The response to light stimuli is periodical, and the photosensitive phase of layers starts at approximately 11 hours after the start of light perception, after a dark period, and ends two hours later. Thus, short photoperiods do not reach the photosensitive phase, whereas longer periods do, stimulating the secretion of gonadotropins (Jácome et al., 2014). In this context, the number of hours of light received by laying hens can influence the egg production. However, for birds reared in open-sided houses, depending on the geographical location of the poultry farms and the season of the year, natural and artificial light should be combined to offer a number of light hours to allow hormone stimulation to produce eggs (Freitas et al., 2005; Jácome et al., 2014).
However, there is an expectation that in regions close to the Ecuador axis, it is possible to maintain the performance of laying hens only with natural lighting, since the annual variation in the number of hours of daily light is minimal, and there is the availability of at least 11 hours and 30 minutes of light per day during the year (Gewehr & Freitas, 2007). Jácome et al. (2014) showed that layers are indeed photostimulated with more than 12 hours of light, independently of the artificial lighting program applied.
Other important aspects in the egg production of laying hens are the management strategy and nutrition, in order to reduce the loss of eggs because of problems in shell quality, and the association of this problem with bone quality of layers at the beginning and end of the production cycle. Faria et al. (2000) reported that offering feed at night, in association with the photoperiod, can increase the benefits for quality characteristics of shell eggs. Thus, ensuring food intake at night may increase the availability of calcium for eggshell formation. The change in the particle size of calcium sources have been studied with some positive results for the quality of eggshell (Lichovnikova, 2007; Skřivan et al., 2010) and bird bones (Saunders-Blades et al., 2009; Witt et al., 2009; Araújo et al., 2011; Cufadar et al., 2011; Oliveira et al., 2013; Tunç & Cufadar, 2015), when larger particles of calcium sources are offered in the rations.
When particles of the calcium sources are larger, with a lower solubility, the digestive tract of birds is able to keep the blood calcium level available for the formation of eggshell even at night, which contributes to the maintenance of its quality. However, this effects do not happen when limestone particles are fine because they are easily solubilized, which contributes to the reduction of the calcium availability at night. When this happens, the bones become the main source of calcium for the synthesis of the shell (Saunders-Blades et al., 2009; Araújo et al., 2011). However, due to confounded effects, such as differences in calcium sources, particle sizes, age, and genotype of birds, as well as dietary calcium levels, it is difficult to make meaningful comparisons and final conclusions on a specific calcitic limestone source differing on particle sizes, and its effects on bone quality of layers at the end of the laying phase (Witt et al., 2009).
The objective of this work was to evaluate the effect of limestone particle sizes in the diet and of lighting regimes on the egg and bone quality and on the performance of commercial laying hens.
Materials and Methods
Three hundred commercial laying hens of Hissex White strain, with 18 weeks of age, were used for seven 21-day periods. Birds were distributed in a completely randomized design in a 5×2 factorial arrangement, with five replicates with six birds. The treatments were five limestone particle sizes, obtained by increasing the proportion of coarse limestone (0, 25, 50, 75 and 100%) in relation to fine limestone, and two types of lighting regime - with or without artificial light.

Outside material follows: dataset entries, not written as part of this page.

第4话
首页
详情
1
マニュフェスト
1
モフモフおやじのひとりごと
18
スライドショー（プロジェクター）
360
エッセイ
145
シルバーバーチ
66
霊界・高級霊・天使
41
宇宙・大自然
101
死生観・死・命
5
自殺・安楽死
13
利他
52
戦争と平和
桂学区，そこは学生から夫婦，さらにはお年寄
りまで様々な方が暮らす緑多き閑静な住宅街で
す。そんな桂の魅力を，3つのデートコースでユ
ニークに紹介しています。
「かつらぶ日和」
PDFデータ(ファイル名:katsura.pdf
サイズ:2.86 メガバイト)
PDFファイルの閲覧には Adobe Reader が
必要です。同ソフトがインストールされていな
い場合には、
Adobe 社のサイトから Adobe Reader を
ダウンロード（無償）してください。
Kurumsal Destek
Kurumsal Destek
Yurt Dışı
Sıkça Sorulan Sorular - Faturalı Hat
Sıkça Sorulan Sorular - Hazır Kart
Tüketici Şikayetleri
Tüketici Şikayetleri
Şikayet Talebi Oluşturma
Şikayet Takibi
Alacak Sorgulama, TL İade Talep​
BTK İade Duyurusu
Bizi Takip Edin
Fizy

Birds were distributed in wire cages (0.25×0.40×0.30 m), equipped with a linear galvanized-sheet trough, and an automatic nipple drinker, at the density of two birds per cage.

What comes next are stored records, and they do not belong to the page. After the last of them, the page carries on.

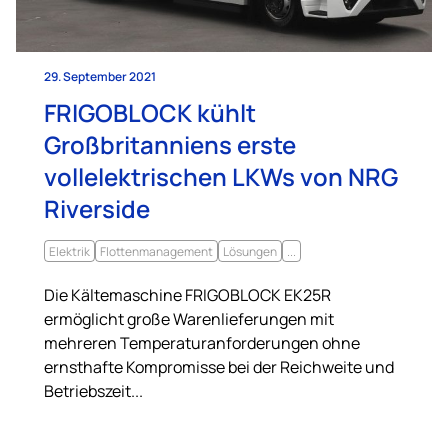
29. September 2021
FRIGOBLOCK kühlt
Großbritanniens erste
vollelektrischen LKWs von NRG
Riverside
Elektrik
Flottenmanagement
Lösungen
...
Die Kältemaschine FRIGOBLOCK EK25R
ermöglicht große Warenlieferungen mit
mehreren Temperaturanforderungen ohne
ernsthafte Kompromisse bei der Reichweite und
Betriebszeit...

To apply the lighting programs, birds were housed in two sheds with similar structure, parallel to each other. To avoid influence of light in the sheds, black plastic curtains were installed on the sides of the sheds. Birds subjected to the use of artificial light received 14 hours of light (natural + artificial) per day, immediately after being transferred to the laying shed; 15-min light increments were made weekly until reaching 16 hours (natural + artificial), remaining constant until the end of the experiment. Birds subjected to natural light received 12 hours and 13 min of light per day, during all the experimental period.
The birds were fed ad libitum with formulated laying diets (Table 1), considering the feed composition values proposed by Rostagno et al. (2011), and the nutritional requirements proposed by the manual of the strain. The same limestone was used to meet the calcium requirements, but with different particle sizes, which were classified as coarse (GMD 2.03 mm, and GSD 1.16%), and fine (GMD 0.23 mm, and GSD 1.06%) by the supplier.
The evaluated performance variables, in the production phase, were laying percentage (%), feed intake (g per bird per day), egg weight (g), egg mass (g per bird per day), and feed conversion (g g-1).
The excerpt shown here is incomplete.